▶ **Exercise goal**: Needed from the data below: all lines that contain the word "ΘΕΣΣΑΛΟΝΙΚΗΣ".

Records shown Start Marker

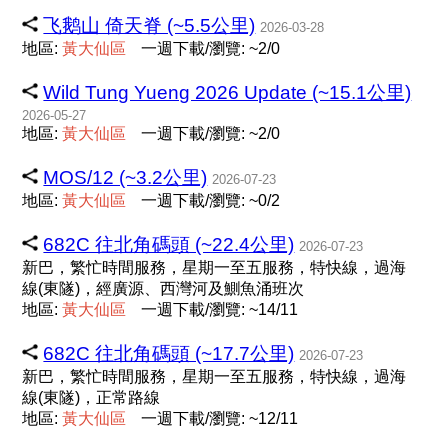
飞鹅山 倚天脊 (~5.5公里)
2026-03-28
地區:
黃
大
仙
區
一週下載/瀏覽: ~2/0
Wild Tung Yueng 2026 Update (~15.1公里)
2026-05-27
地區:
黃
大
仙
區
一週下載/瀏覽: ~2/0
MOS/12 (~3.2公里)
2026-07-23
地區:
黃
大
仙
區
一週下載/瀏覽: ~0/2
682C 往北角碼頭 (~22.4公里)
2026-07-23
新巴，繁忙時間服務，星期一至五服務，特快線，過海
線(東隧)，經廣源、西灣河及鰂魚涌班次
地區:
黃
大
仙
區
一週下載/瀏覽: ~14/11
682C 往北角碼頭 (~17.7公里)
2026-07-23
新巴，繁忙時間服務，星期一至五服務，特快線，過海
線(東隧)，正常路線
地區:
黃
大
仙
區
一週下載/瀏覽: ~12/11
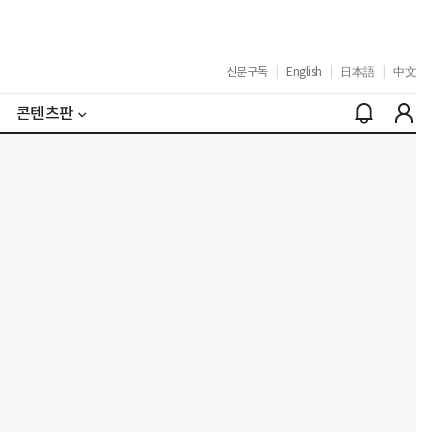
신문구독
|
English
|
日本語
|
中文
콘텐츠판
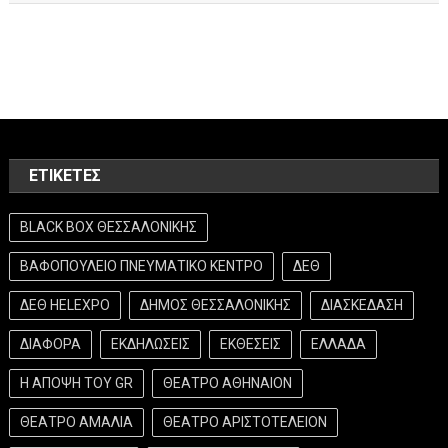
ΕΤΙΚΈΤΕΣ
BLACK BOX ΘΕΣΣΑΛΟΝΙΚΗΣ
ΒΑΦΟΠΟΥΛΕΙΟ ΠΝΕΥΜΑΤΙΚΟ ΚΕΝΤΡΟ
ΔΕΘ
ΔΕΘ HELEXPO
ΔΗΜΟΣ ΘΕΣΣΑΛΟΝΙΚΗΣ
ΔΙΑΣΚΕΔΑΣΗ
ΔΙΑΦΟΡΑ
ΕΚΔΗΛΩΣΕΙΣ
ΕΚΘΕΣΕΙΣ
ΕΛΛΑΔΑ
Η ΑΠΟΨΗ ΤΟΥ GR
ΘΕΑΤΡΟ ΑΘΗΝΑΙΟΝ
ΘΕΑΤΡΟ ΑΜΑΛΙΑ
ΘΕΑΤΡΟ ΑΡΙΣΤΟΤΕΛΕΙΟΝ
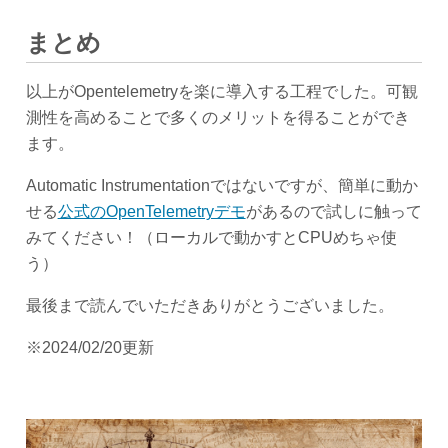
まとめ
以上がOpentelemetryを楽に導入する工程でした。可観
測性を高めることで多くのメリットを得ることができ
ます。
Automatic Instrumentationではないですが、簡単に動か
せる
公式のOpenTelemetryデモ
があるので試しに触って
みてください！（ローカルで動かすとCPUめちゃ使
う）
最後まで読んでいただきありがとうございました。
※2024/02/20更新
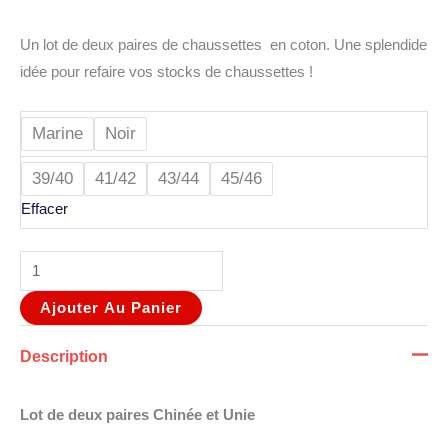
Un lot de deux paires de chaussettes en coton. Une splendide
idée pour refaire vos stocks de chaussettes !
Marine
Noir
39/40
41/42
43/44
45/46
Effacer
Ajouter Au Panier
Description
Lot de deux paires Chinée et Unie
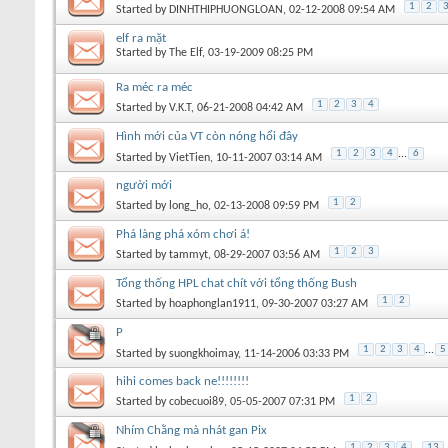
1
2
Started by
DINHTHIPHUONGLOAN
, 02-12-2008 09:54 AM
elf ra mặt
Started by
The Elf
, 03-19-2009 08:25 PM
Ra méc ra méc
1
2
3
4
Started by
V.K.T
, 06-21-2008 04:42 AM
Hình mới của VT còn nóng hổi đây
1
2
3
4
...
6
Started by
VietTien
, 10-11-2007 03:14 AM
người mới
1
2
Started by
long_ho
, 02-13-2008 09:59 PM
Phá làng phá xóm chơi á!
1
2
3
Started by
tammyt
, 08-29-2007 03:56 AM
Tổng thống HPL chat chít với tổng thống Bush
1
2
Started by
hoaphonglan1911
, 09-30-2007 03:27 AM
P
1
2
3
4
...
5
Started by
suongkhoimay
, 11-14-2006 03:33 PM
hihi comes back ne!!!!!!!!
1
2
Started by
cobecuoi89
, 05-05-2007 07:31 PM
Nhím Chằng mà nhát gan Pix
1
2
3
4
...
13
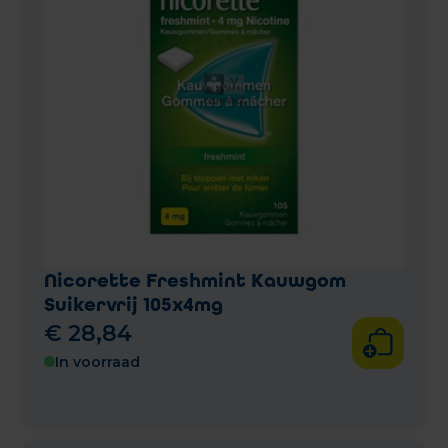
Nicorette Freshmint Kauwgom
Suikervrij 105x4mg
€
28
,
84
In voorraad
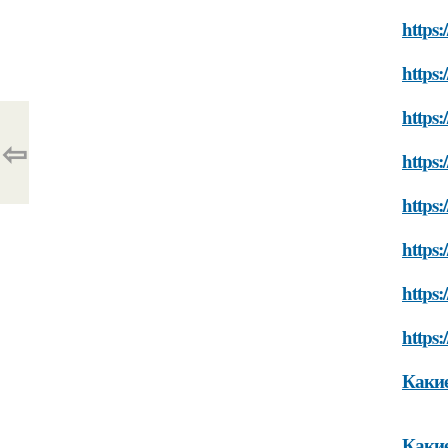
https:
https:
https:
⇦
https:
https
https:
https:
https:
Какие
Какие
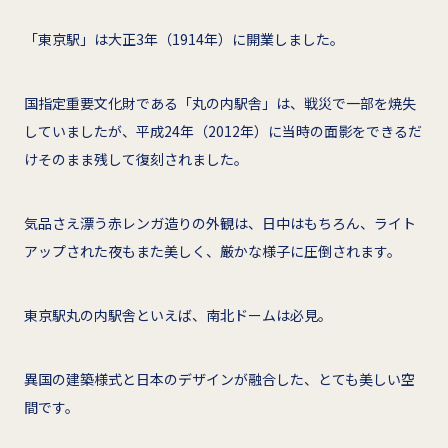
「東京駅」は大正3年（1914年）に開業しました。
国指定重要文化財である「丸の内駅舎」は、戦災で一部を焼失
していましたが、平成24年（2012年）に当時の面影をできるだ
けそのまま残して復刻されました。
気品さえ漂う赤レンガ造りの外観は、日中はもちろん、ライト
アップされた夜もまた美しく、厳かな様子に圧倒されます。
東京駅丸の内駅舎といえば、南北ドームは必見。
異国の建築様式と日本のデザインが融合した、とても美しい空
間です。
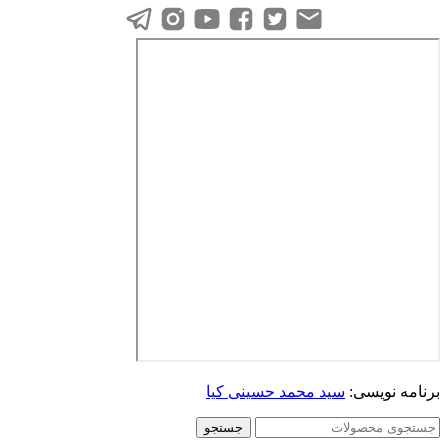
برنامه نویسی:
سید محمد حسینی کیا
جستجو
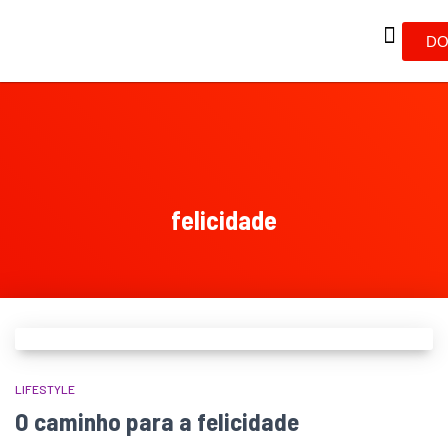
DO
felicidade
LIFESTYLE
O caminho para a felicidade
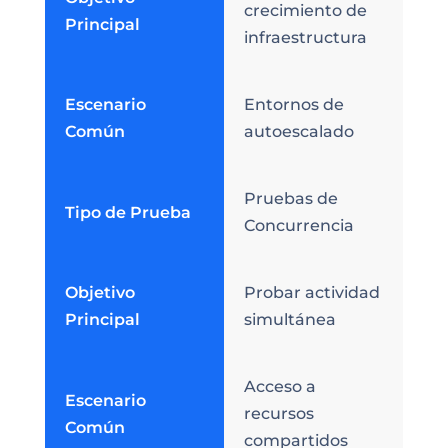
crecimiento de
Principal
infraestructura
Escenario
Entornos de
Común
autoescalado
Pruebas de
Tipo de Prueba
Concurrencia
Objetivo
Probar actividad
Principal
simultánea
Acceso a
Escenario
recursos
Común
compartidos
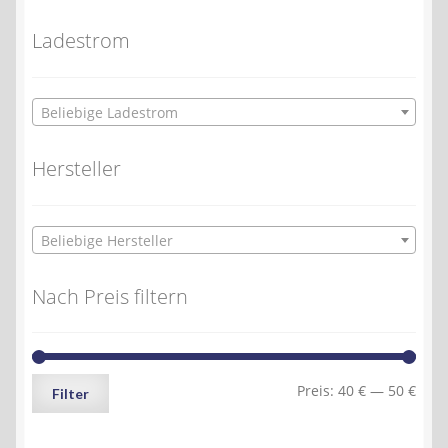
Ladestrom
Beliebige Ladestrom
Hersteller
Beliebige Hersteller
Nach Preis filtern
Min.
Max.
Preis:
40 €
—
50 €
Filter
Preis
Preis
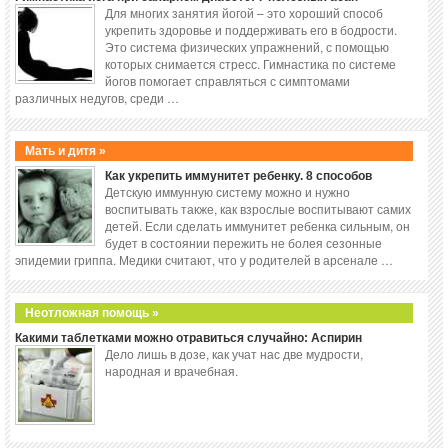
Для многих занятия йогой – это хороший способ
укрепить здоровье и поддерживать его в бодрости.
Это система физических упражнений, с помощью
которых снимается стресс. Гимнастика по системе
йогов помогает справляться с симптомами
различных недугов, среди …
Мать и дитя »
Как укрепить иммунитет ребенку. 8 способов
Детскую иммунную систему можно и нужно
воспитывать также, как взрослые воспитывают самих
детей. Если сделать иммунитет ребенка сильным, он
будет в состоянии пережить не болея сезонные
эпидемии гриппа. Медики считают, что у родителей в арсенале …
Неотложная помощь »
Какими таблетками можно отравиться случайно: Аспирин
Дело лишь в дозе, как учат нас две мудрости,
народная и врачебная.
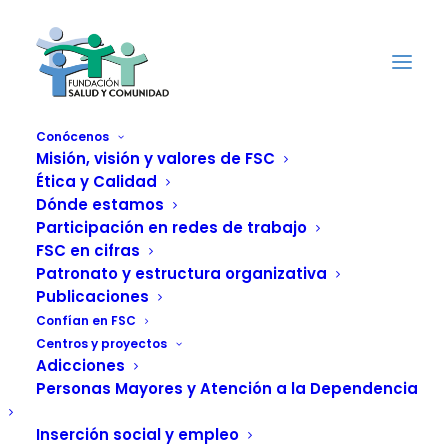
Conócenos
Misión, visión y valores de FSC
Ética y Calidad
Las
Dónde estamos
Administraciones
Participación en redes de trabajo
FSC en cifras
deben 800 millones
Patronato y estructura organizativa
Publicaciones
a la patronal de
Confían en FSC
Centros y proyectos
centros para
Adicciones
Personas Mayores y Atención a la Dependencia
dependientes
Inserción social y empleo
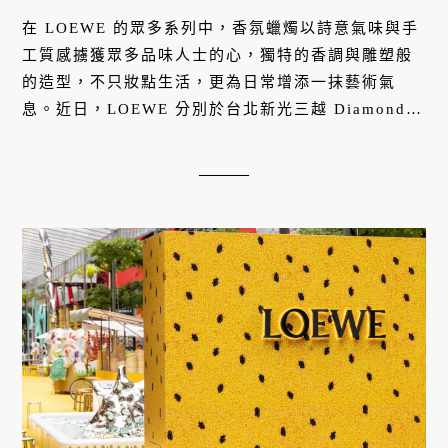
在 LOEWE 的眾多系列中，香氛蠟燭以詩意氣味與手
工質感擄獲眾多品味人士的心，獨特的香調與雕塑般
的造型，不只妝點生活，更為日常增添一抹藝術氣
息。近日，LOEWE 分別於台北新光三越 Diamond
Tower 與高雄漢神巨蛋百貨開設全新香氛體驗店，帶
我們踏上這座蠟燭工坊，展開一場關於氣味、記憶與
空間的優雅旅程。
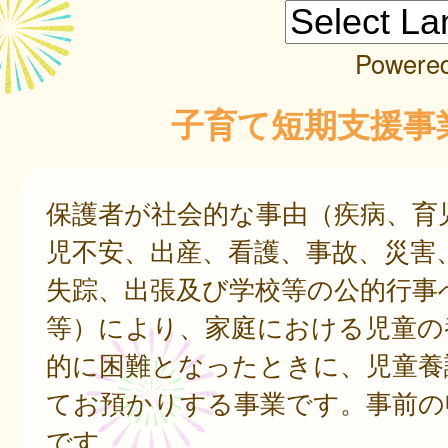
Powere
子育て短期支援事
保護者が社会的な事由（疾病、育
児不安、出産、看護、事故、災害
失踪、出張及び学校等の公的行事
等）により、家庭における児童の
的に困難となったときに、児童養
てお預かりする事業です。事前の
です。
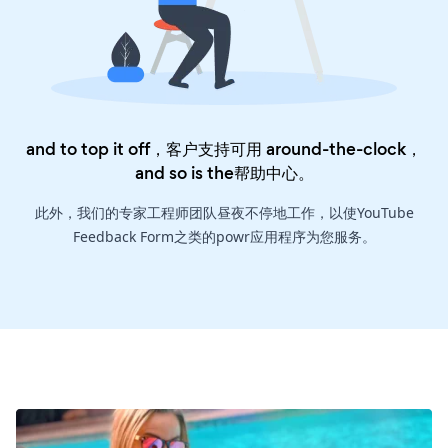
and to top it off，客户支持可用 around-the-clock，
and so is the
帮助中心
。
此外，我们的专家工程师团队昼夜不停地工作，以使YouTube
Feedback Form之类的powr应用程序为您服务。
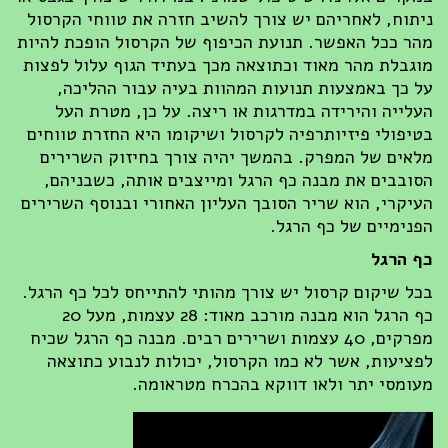
ניתוח, לאחריהם יש צורך להשיב חזרה את טווחי הקרסול
מהר ככל האפשר. תנועת הכיפוף של הקרסול הופכת להיות
מוגבלת מהר מאוד וכתוצאה מכך בעתיד הגוף עלול לפצות
על כך באמצעות תנועות המהוות בעיה עבור ההליכה,
העלייה והירידה במדרגות או ריצה. על כן, מטרת העל
בטיפולי פיזיותרפיה לקרסול ושיקומו היא החזרת טווחים
מלאים של המפרק. בהמשך יהיה צורך בחיזוק השרירים
הסובבים את מבנה כף הרגל ומייצבים אותה, כשבניהם,
העיקרי, הוא שריר הסובך העליון האחורי ובנוסף השרירים
הפנימיים של כף הרגל.
כף הרגל
בכל שיקום קרסול יש צורך מהותי להתייחס לכל כף הרגל.
כף הרגל הוא מבנה מורכב מאוד: 28 עצמות, מעל 20
מפרקים, 40 עצמות ושרירים רבים. מבנה כף הרגל שכיח
לפציעות, אשר לא כמו הקרסול, יכולות לנבוע כתוצאה
מעומסי יתר ולאו דווקא בהכרח מטראומה.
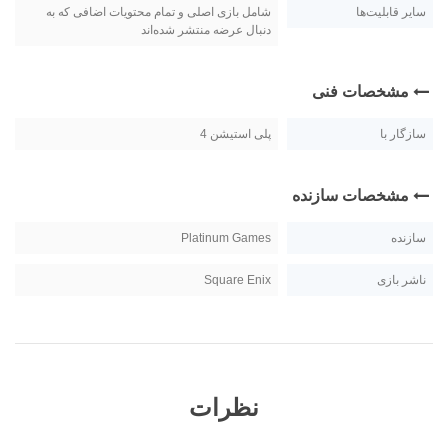
سایر قابلیت‌ها
شامل بازی اصلی و تمام محتویات اضافی که به
دنبال عرضه منتشر شده‌اند
مشخصات فنی
سازگار با
پلی استیشن 4
مشخصات سازنده
سازنده
Platinum Games
ناشر بازی
Square Enix
نظرات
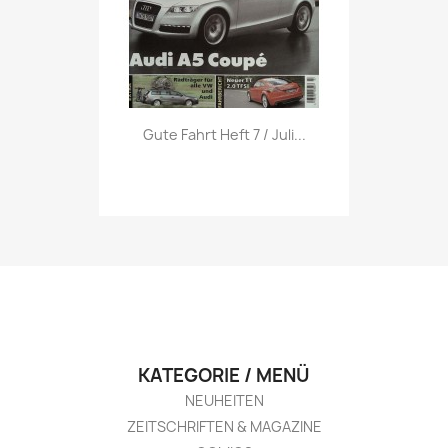
Vorschau

Gute Fahrt Heft 7 / Juli...
KATEGORIE / MENÜ
NEUHEITEN
ZEITSCHRIFTEN & MAGAZINE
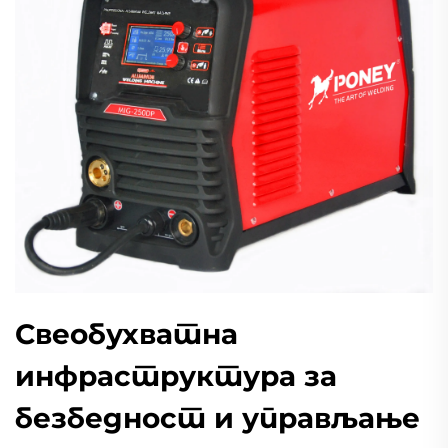
Свеобухватна
инфраструктура за
безбедност и управљање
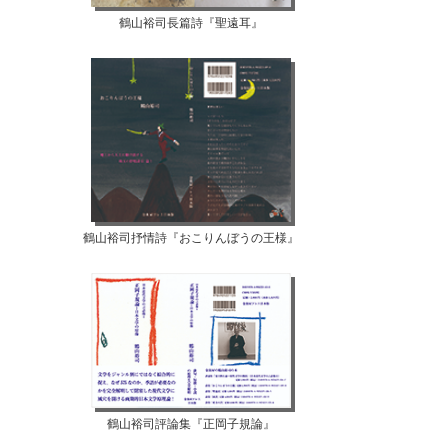
鶴山裕司長篇詩『聖遠耳』
鶴山裕司抒情詩『おこりんぼうの王様』
鶴山裕司評論集『正岡子規論』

Records shown End Marker

▶ **Answer area**:
BLACK BOX ΘΕΣΣΑΛΟΝΙΚΗΣ
ΔΗΜΟΣ ΘΕΣΣΑΛΟΝΙΚΗΣ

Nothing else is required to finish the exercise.